For an hour or two Jack was lucky. Somewhere in south London a woman saw him alone in the street. She invited him into her house and gave him a cup of coffee and a tangerine. She persuaded him to have a shave and let him use her bathroom. Whoever she was, she was brave, good and very kind to welcome an unknown and unbalanced man into her home. I feel eternally grateful to her, and wish that Jack could have taken a note of her address.

Then came the night when the police found him on the pavement. After that came his rescue, followed by relief and gradual recovery, though Jack's kind of problem is never wholly resolved.

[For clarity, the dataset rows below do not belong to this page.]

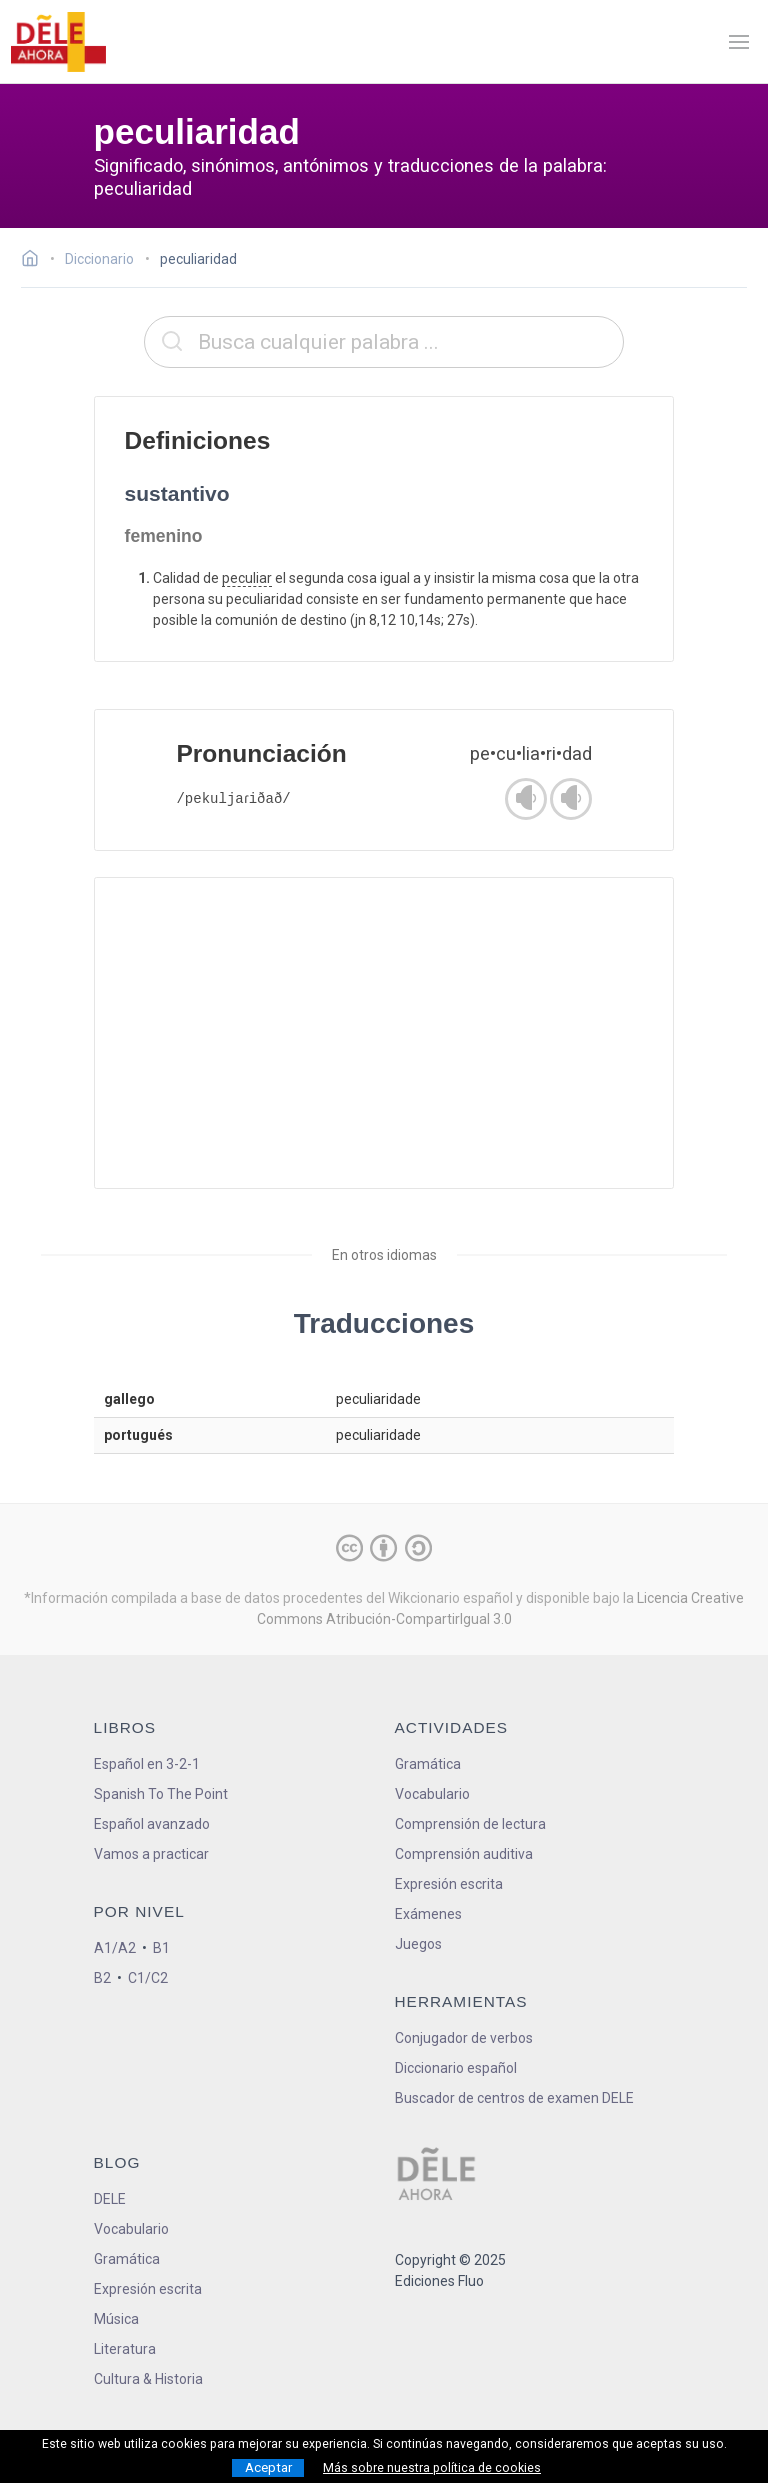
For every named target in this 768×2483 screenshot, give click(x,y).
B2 (102, 1978)
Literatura (125, 2349)
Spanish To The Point (161, 1794)
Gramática (428, 1764)
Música (116, 2319)
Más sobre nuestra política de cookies (432, 2468)
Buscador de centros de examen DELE (514, 2098)
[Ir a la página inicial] (35, 261)
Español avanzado (152, 1824)
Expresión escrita (449, 1884)
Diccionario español (456, 2068)
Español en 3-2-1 (147, 1764)
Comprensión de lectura (470, 1824)
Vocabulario (432, 1794)
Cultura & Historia (148, 2379)
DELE (110, 2199)
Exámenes (428, 1914)
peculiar (247, 578)
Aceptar (268, 2467)
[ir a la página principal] (58, 42)
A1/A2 (115, 1948)
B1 (161, 1948)
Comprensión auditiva (464, 1854)
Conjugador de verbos (464, 2038)
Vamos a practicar (151, 1854)
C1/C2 (148, 1978)
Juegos (418, 1944)
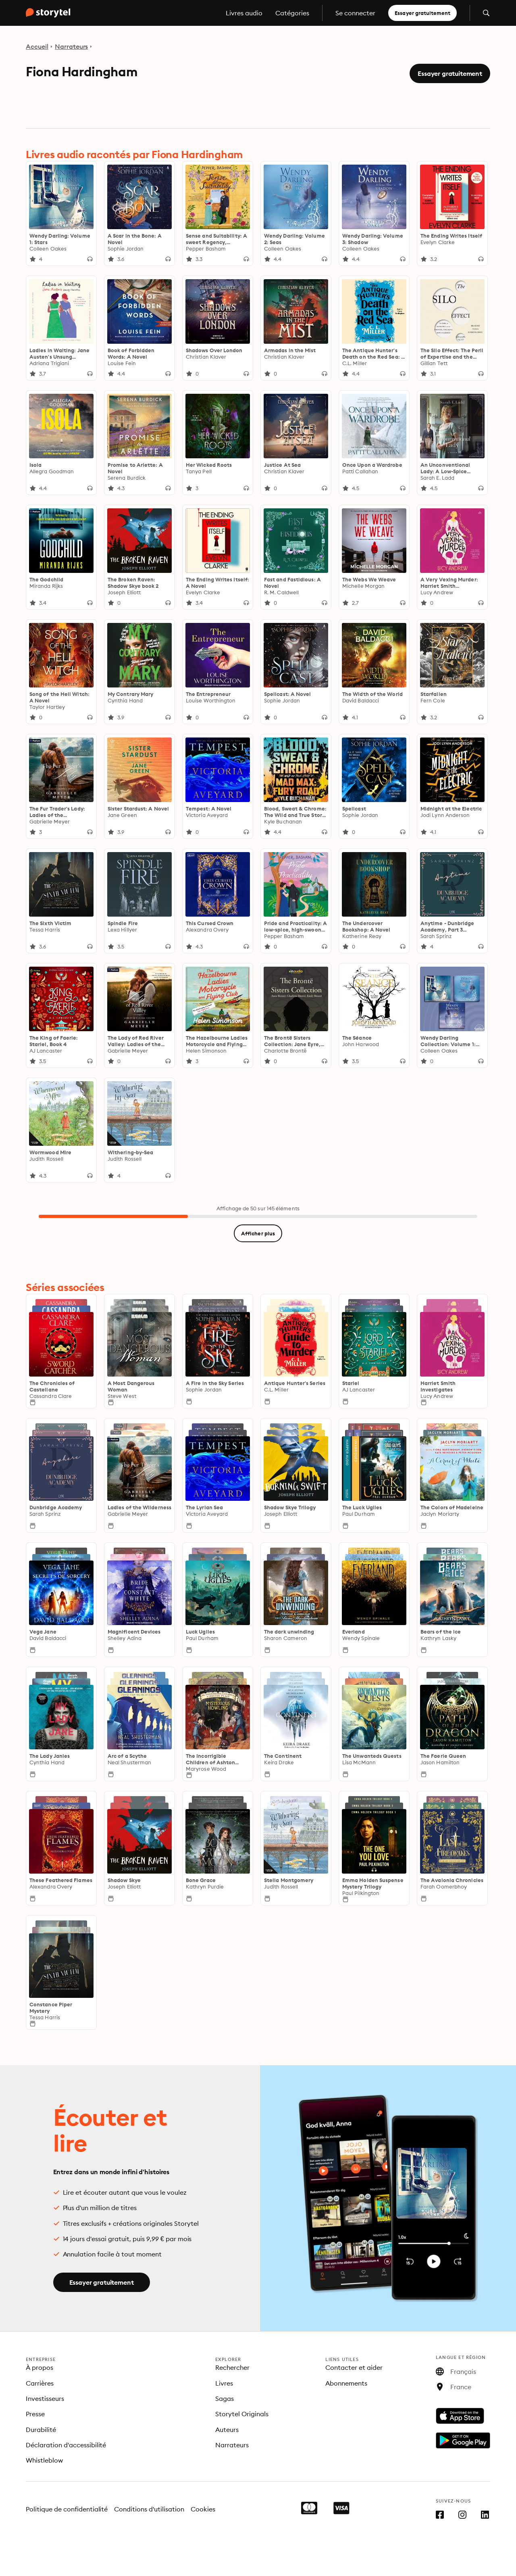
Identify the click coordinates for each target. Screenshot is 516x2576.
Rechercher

Many families with members who suffer from schizophrenia must have had similar - and worse - adventures and some especially fraught Christmases. Schizophrenics are happier when they are in familiar routines, but over Christmas all routines tend to stop.

We celebrate Christmas and New Year at the darkest time to counteract the lowest ebb of life. But there are always those who are locked outside our festivals.